As I write the England Football Team have just got through to the quarter-finals of the World Cup after a penalty shoot-out – the first time England have ever won on penalties in the World Cup and we have just experienced yet another warm sunny day with perfect clear skies. I can’t remember a summer like this in England for a good few years! The grass in the garden has turned an interesting shade – one more normally associated with warmer climes. The big skies on Lincolnshire are transfused with a light more normally seen in places like France or northern Italy. The town feels like a different place in this warm summer sun than when it is cold and damp and overcast.

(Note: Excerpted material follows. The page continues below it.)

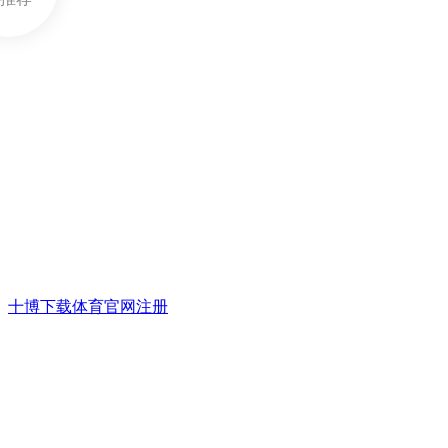
十博下载体育官网注册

For some their memorable summer has a darker aspect. We have seen this year the moorland fires in the Peak District and Yorkshire and in our own community the joy of summer has coincided with several in our congregation who are seriously ill. I am reminded constantly of both the beauty and fragility of the world in which we live and what makes a particular year memorable can relate to either the beauty or the fragility. In one of the more philosophical passages in the Sermon on the Mount, Jesus tells us that the Father in Heaven makes the sun to rise on the evil and the good, and sends rain on the righteous and unrighteous. This is one of those passages that, I believe, we should reflect on frequently. It is a passage that can act as a corrective lens through which we view the world. It is so easy to blame God or look on something as a punishment from God. This passage serves as a corrective to that sort of view. It encourages us to take a step back and look at the goodness of God on a broader canvas – the sun (rising and setting), the rain (watering the earth, producing crops), the turning of the seasons.
Yet as we look at the beauty of the world we see pain and suffering too. But this powerful creator God is also embodied in the vulnerable person of Jesus who suffered and was crucified for us. Beauty and fragility so often go together because together they point us to the God of love.